In 2018 she wrote a book titled “The Worst First Day: Bullied While Desegregating Central High” with a cover illustration by Rachel Gibson. It ought to be required reading in every book club, leadership conference and high school classroom in Shelby County. You think bullying is rude remarks on your Smartphone? You lead a charmed life.

This negro (her own word) girl had guts. She was a good student at an all-negro school in Little Rock when she and her parents signed up with 200 others for a chance to go to Central High, the 1600-student “best” of the city school system (under pressure it would not live up to that billing). Applicants had to be smart achievers and “not troublemakers.” Little did the 17 finalists know what they were getting into. Some dropped out when their names were published and their parents feared reprisals.

“Blood will run through the streets if negroes attempt to attend Central high,” Gov. Orval Faubus, a Trumper before Trump, warned the nation. He then cut and ran to insure his reelection in 1958.

“The Nine” had little solidarity. In fact they hardly knew one another, and Eckford, whose home did not have a phone, wound up alone her first day as parents were told not to escort their children despite the bath of blood Faubus promised. Reporters and cameramen swarmed her. On one side of her was the screaming mob, on the other side the equally hostile Arkansas National Guard wearing combat fatigues and carrying rifles.

“I soon realized they weren’t there to protect me,” Eckford wrote in the understatement of the year.

Elizabeth Eckford

She saw an old lady who looked like a Grandma, but when she approached her for assistance, “Grandma” spit on her.

A crowd of girls/women (ladies is definitely not the word) followed her, screaming words that would make a rapper blush. A photographer snapped the soon-to-be world-famous picture. One of the screamers was named Hazel Bryan. In 1963 Bryan, then a mother herself and tired of being famous for her notoriety, phoned Eckford to apologize. Not wanting to be consumed by hate for the rest of her life, Eckford went along – for a while.
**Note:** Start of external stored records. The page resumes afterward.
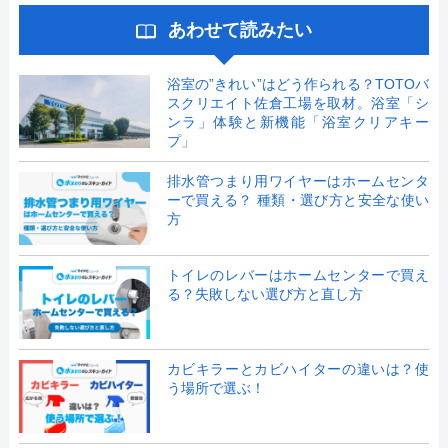
あわせて読みたい
浴室の”きれい”はどう作られる？TOTOバ
スクリエイト佐倉工場を取材。浴室「シ
ンラ」体験と新機能「浴室クリアキー
プ」
排水管つまり用ワイヤーはホームセンタ
ーで買える？ 種類・選び方と安全な使い
方
トイレのレバーはホームセンターで買え
る？失敗しない選び方と直し方
カビキラーとカビハイターの違いは？使
う場所で選ぶ！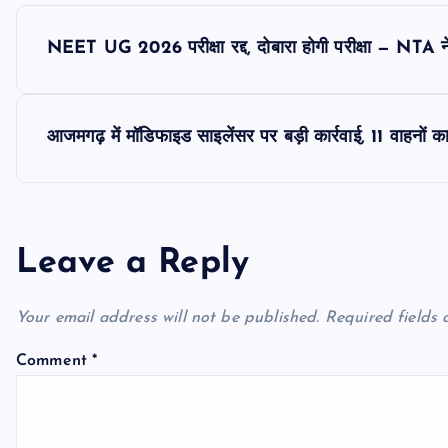
P
NEET UG 2026 परीक्षा रद्द, दोबारा होगी परीक्षा — NTA न
o
s
आजमगढ़ में मॉडिफाइड साइलेंसर पर बड़ी कार्रवाई, 11 वाहनो
t
n
Leave a Reply
a
Your email address will not be published.
Required fields
v
Comment
*
i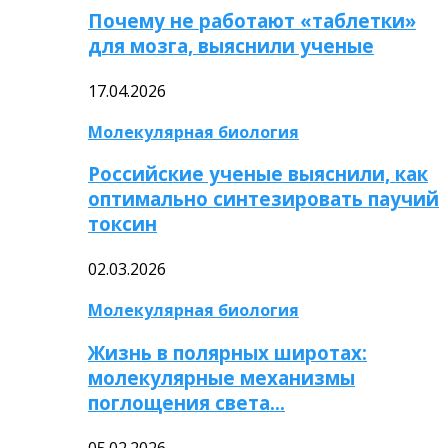
Почему не работают «таблетки»
для мозга, выяснили ученые
17.04.2026
Молекулярная биология
Российские ученые выяснили, как
оптимально синтезировать паучий
токсин
02.03.2026
Молекулярная биология
Жизнь в полярных широтах:
молекулярные механизмы
поглощения света…
05.02.2026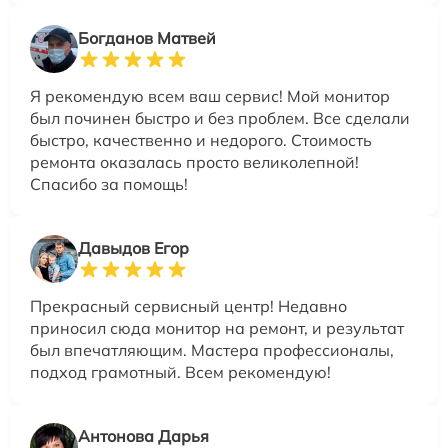
Богданов Матвей
Я рекомендую всем ваш сервис! Мой монитор
был починен быстро и без проблем. Все сделали
быстро, качественно и недорого. Стоимость
ремонта оказалась просто великолепной!
Спасибо за помощь!
Давыдов Егор
Прекрасный сервисный центр! Недавно
приносил сюда монитор на ремонт, и результат
был впечатляющим. Мастера профессионалы,
подход грамотный. Всем рекомендую!
Антонова Дарья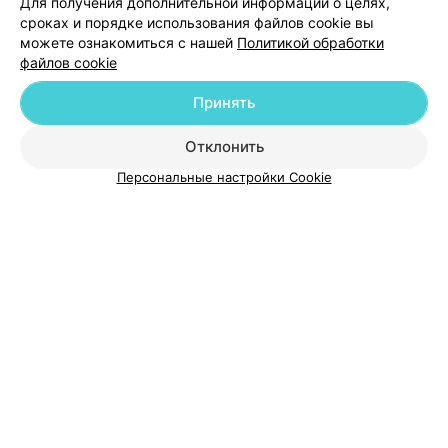
Для получения дополнительной информации о целях,
сроках и порядке использования файлов cookie вы
можете ознакомиться с нашей
Политикой обработки
файлов cookie
Добавить компанию
Принять
Добавить специалиста
Отклонить
Персональные настройки Cookie
О проекте
Новости проекта
Размещение рекламы
Медицинский маркетинг
Публичный договор
Пользовательское соглашение
Способы оплаты
Вакансии
Партнеры
Написать руководителю 103.by
Написать в поддержку
Персональные настройки cookie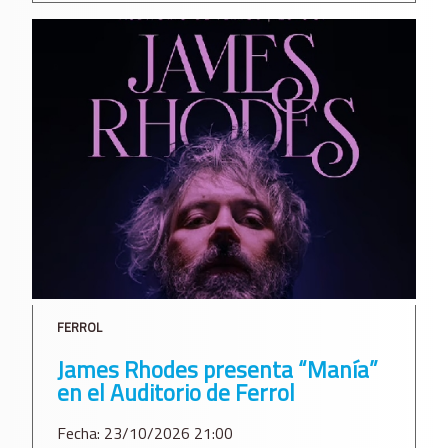
FERROL
James Rhodes presenta “Manía”
en el Auditorio de Ferrol
Fecha: 23/10/2026 21:00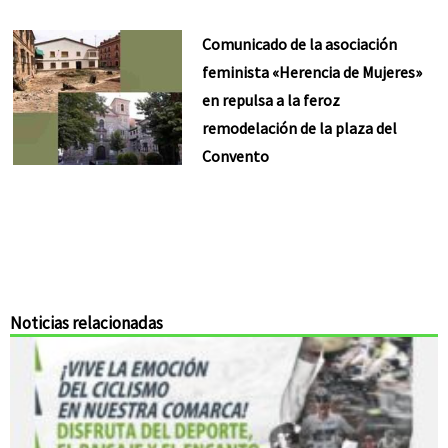
Comunicado de la asociación
feminista «Herencia de Mujeres»
en repulsa a la feroz
remodelación de la plaza del
Convento
Noticias relacionadas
In 1997 a “reconciliation” and photo shoot were arranged by some media-savvy people in Little Rock.

The feel-good story got a lot of play, but at the library talk Eckford gently scoffed at it and Bryan’s (then Hazel Massery) excuse of “amnesia.” She did not dwell on this or other phony stunts, preferring to urge listeners to “Walk Past Hate” and remember these words:

“Remember my first day at Central the next time you’re having a bad day at work or at school.

“It proves there is no limit to what can achieve despite naysayers who attack and berate.

“Know that I am extremely proud of you and always want you to go confidently with your head held high.”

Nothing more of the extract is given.